San Giuseppe ha saputo invece essere «padre nell’ombra», riprendendo il titolo di uno splendido volume (assolutamente da leggere!) dello scrittore polacco Jan Dobraczyński (L’ombra del Padre), che (sempre Patris corde) «con la suggestiva immagine dell’ombra definisce la figura di Giuseppe, che nei confronti di Gesù è l’ombra sulla terra del Padre Celeste: lo custodisce, lo protegge, non si stacca mai da Lui per seguire i suoi passi».
Da ultimo, commuove l’obbedienza radicale di San Giuseppe, che testimonia la profonda umanità e radicalità di un atteggiamento sempre più scandaloso per l’uomo contemporaneo, che pretende con sempre maggiore arroganza di non dover dipendere da nessuno.
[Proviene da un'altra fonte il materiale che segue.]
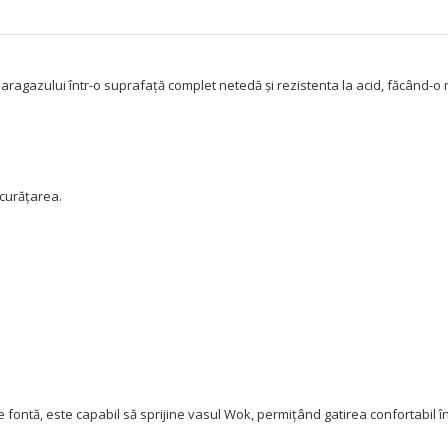
agazului într-o suprafață complet netedă și rezistenta la acid, făcând-o ma
 curățarea.
e de fontă, este capabil să sprijine vasul Wok, permițând gatirea confortabil î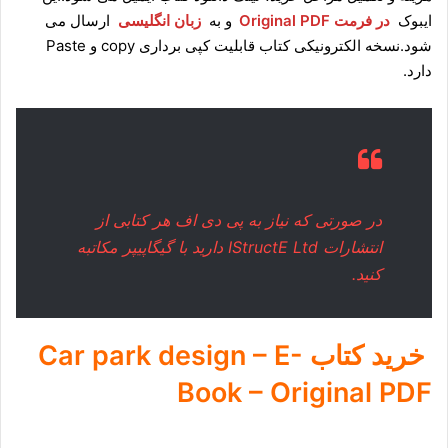
ایبوک
در فرمت Original PDF
و به
زبان انگلیسی
ارسال می
شود.نسخه الکترونیکی کتاب قابلیت کپی برداری copy و Paste
دارد.
در صورتی که نیاز به پی دی اف هر کتابی از
انتشارات ‎ IStructE Ltdدارید با
گیگاپیپر مکاتبه
کنید.
خرید کتاب Car park design – E-
Book – Original PDF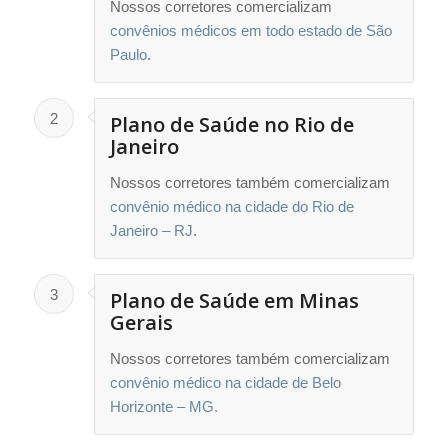
Nossos corretores comercializam
convênios médicos em todo estado de São
Paulo
.
2
Plano de Saúde no Rio de
Janeiro
Nossos corretores também comercializam
convênio médico na cidade do Rio de
Janeiro – RJ
.
3
Plano de Saúde em Minas
Gerais
Nossos corretores também comercializam
convênio médico na cidade de Belo
Horizonte – MG.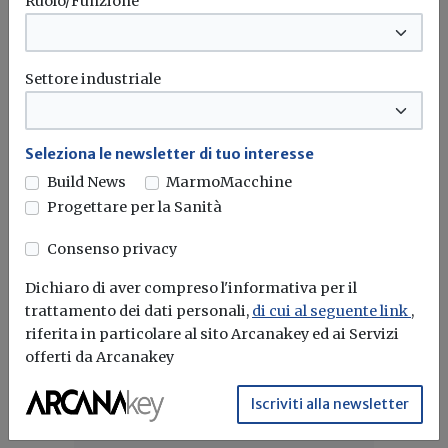
Ruolo/Funzione
Olimpia Splendid torna on air con lo spot
il mago del clima
Settore industriale
I climatizzatori a pompa di calore senza unità esterna
Unico sono di...
Clima
Olimpia splendid
Seleziona le newsletter di tuo interesse
Build News
MarmoMacchine
Progettare per la Sanità
Attualità
Consenso privacy
Al via Clima 2025: al centro
decarbonizzazione e consumi energetici
Dichiaro di aver compreso l'informativa per il
trattamento dei dati personali,
di cui al seguente link
,
Da oggi 4 maggio ha preso il via presso il Politecnico di...
riferita in particolare al sito Arcanakey ed ai Servizi
offerti da Arcanakey
Decarbonizzazione
Clima
Hvac
Casa&Clima
Iscriviti alla newsletter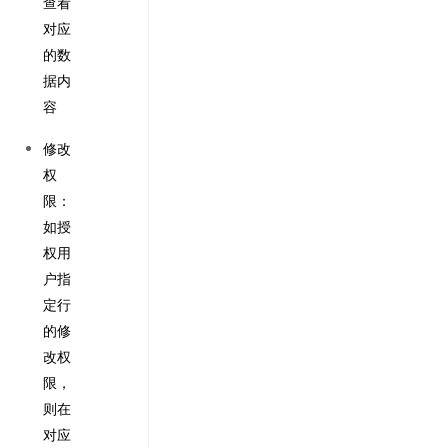
查看
对应
的数
据内
容
修改
权
限：
如授
权用
户指
定行
的修
改权
限，
则在
对应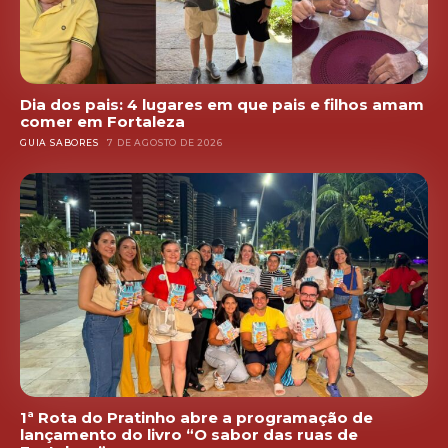
Dia dos pais: 4 lugares em que pais e filhos amam
comer em Fortaleza
GUIA SABORES
7 DE AGOSTO DE 2026
1ª Rota do Pratinho abre a programação de
lançamento do livro “O sabor das ruas de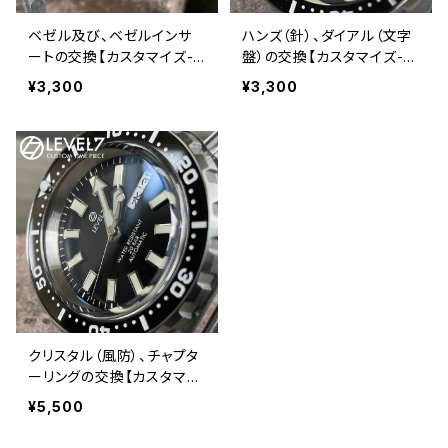
ベゼル及び、ベゼルインサ
ハンズ（針）、ダイアル（文字
ートの交換【カスタマイズ-
盤）の交換【カスタマイズ-オ
オプション】
プション】
¥3,300
¥3,300
クリスタル（風防）、チャプタ
ーリングの交換【カスタマイ
ズ-オプション】
¥5,500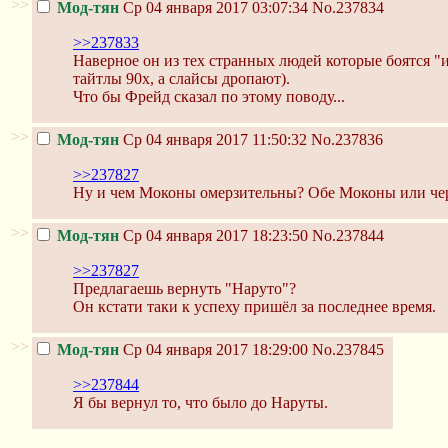
>>
Мод-тян
Ср 04 января 2017 03:07:34
No.237834
>>237833
Наверное он из тех странных людей которые боятся "
тайтлы 90х, а слайсы дропают).
Что бы Фрейд сказал по этому поводу...
>>
Мод-тян
Ср 04 января 2017 11:50:32
No.237836
>>237827
Ну и чем Моконы омерзительны? Обе Моконы или чер
>>
Мод-тян
Ср 04 января 2017 18:23:50
No.237844
>>237827
Предлагаешь вернуть "Наруто"?
Он кстати таки к успеху пришёл за последнее время.
>>
Мод-тян
Ср 04 января 2017 18:29:00
No.237845
>>237844
Я бы вернул то, что было до Наруты.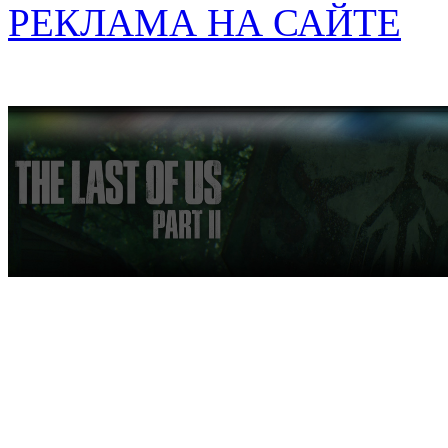
РЕКЛАМА НА САЙТЕ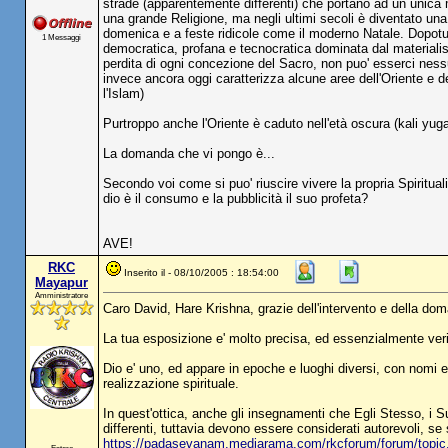
strade (apparentemente differenti) che portano ad un unica 
una grande Religione, ma negli ultimi secoli è diventato un
domenica e a feste ridicole come il moderno Natale. Dopotut
1 Messaggi
democratica, profana e tecnocratica dominata dal materialis
perdita di ogni concezione del Sacro, non puo' esserci ness
invece ancora oggi caratterizza alcune aree dell'Oriente e 
l'Islam)
Purtroppo anche l'Oriente è caduto nell'età oscura (kali yu
La domanda che vi pongo è...
Secondo voi come si puo' riuscire vivere la propria Spiritua
dio è il consumo e la pubblicità il suo profeta?
AVE!
RKC
Inserito il - 08/10/2005 : 18:54:00
Mayapur
Amministratore
Caro David, Hare Krishna, grazie dell'intervento e della d
La tua esposizione e' molto precisa, ed essenzialmente veri
Dio e' uno, ed appare in epoche e luoghi diversi, con nomi e m
realizzazione spirituale.
In quest'ottica, anche gli insegnamenti che Egli Stesso, i S
differenti, tuttavia devono essere considerati autorevoli, se
https://padasevanam.mediarama.com/rkcforum/forum/top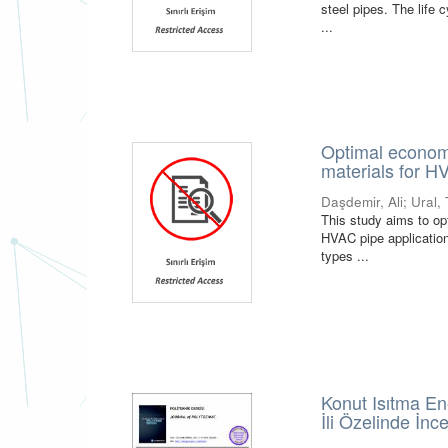
steel pipes. The life
...
Optimal economi
materials for H
Daşdemir, Ali
;
Ural,
This study aims to opt
HVAC pipe application
types ...
Konut Isıtma E
İli Özelinde İn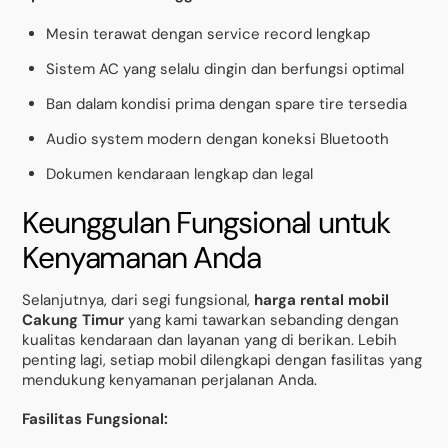
Mesin terawat dengan service record lengkap
Sistem AC yang selalu dingin dan berfungsi optimal
Ban dalam kondisi prima dengan spare tire tersedia
Audio system modern dengan koneksi Bluetooth
Dokumen kendaraan lengkap dan legal
Keunggulan Fungsional untuk
Kenyamanan Anda
Selanjutnya, dari segi fungsional,
harga rental mobil
Cakung Timur
yang kami tawarkan sebanding dengan
kualitas kendaraan dan layanan yang di berikan. Lebih
penting lagi, setiap mobil dilengkapi dengan fasilitas yang
mendukung kenyamanan perjalanan Anda.
Fasilitas Fungsional: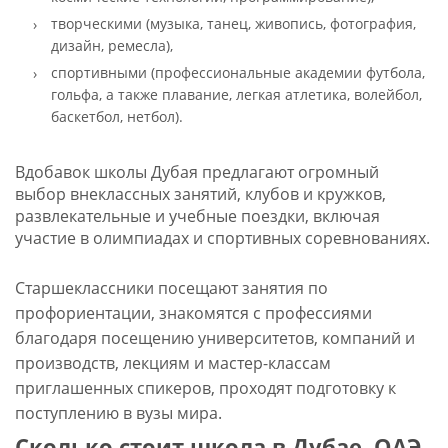
творческими (музыка, танец, живопись, фотография,
дизайн, ремесла),
спортивными (профессиональные академии футбола,
гольфа, а также плавание, легкая атлетика, волейбол,
баскетбол, нетбол).
Вдобавок школы Дубая предлагают огромный
выбор внеклассных занятий, клубов и кружков,
развлекательные и учебные поездки, включая
участие в олимпиадах и спортивных соревнованиях.
Старшеклассники посещают занятия по
профориентации, знакомятся с профессиями
благодаря посещению университетов, компаний и
производств, лекциям и мастер-классам
приглашенных спикеров, проходят подготовку к
поступлению в вузы мира.
Сколько стоит школа в Дубае, ОАЭ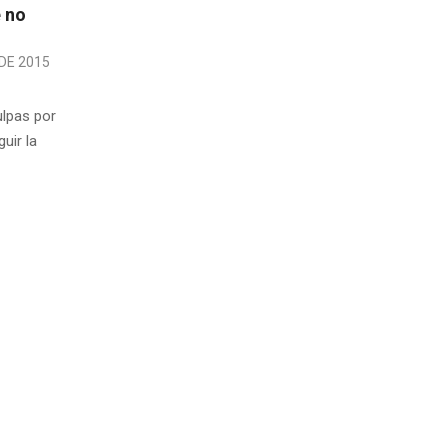
e no
DE 2015
ulpas por
guir la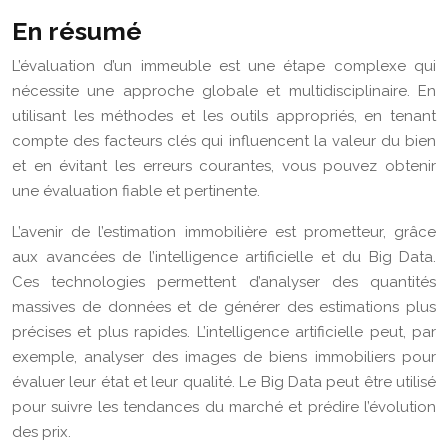
En résumé
L’évaluation d’un immeuble est une étape complexe qui
nécessite une approche globale et multidisciplinaire. En
utilisant les méthodes et les outils appropriés, en tenant
compte des facteurs clés qui influencent la valeur du bien
et en évitant les erreurs courantes, vous pouvez obtenir
une évaluation fiable et pertinente.
L’avenir de l’estimation immobilière est prometteur, grâce
aux avancées de l’intelligence artificielle et du Big Data.
Ces technologies permettent d’analyser des quantités
massives de données et de générer des estimations plus
précises et plus rapides. L’intelligence artificielle peut, par
exemple, analyser des images de biens immobiliers pour
évaluer leur état et leur qualité. Le Big Data peut être utilisé
pour suivre les tendances du marché et prédire l’évolution
des prix.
Invece San Giuseppe è tanto più uomo – e tanto più padre – quanto più si affida al disegno di Dio. Per questo diventa capace di non ripudiare Maria, sposa promessa già incinta, per questo diventa capace di proteggere Gesù abbandonando la sua terra per l’Egitto, per questo saprà essere «l’ombra del Padre» per questo Figlio così altro da sé. È così che si diventa persone più vere: sempre con le parole della Patris corde, perché «in ogni circostanza della sua vita, Giuseppe seppe pronunciare il suo fiat, come Maria nell’Annunciazione e Gesù nel Getsemani».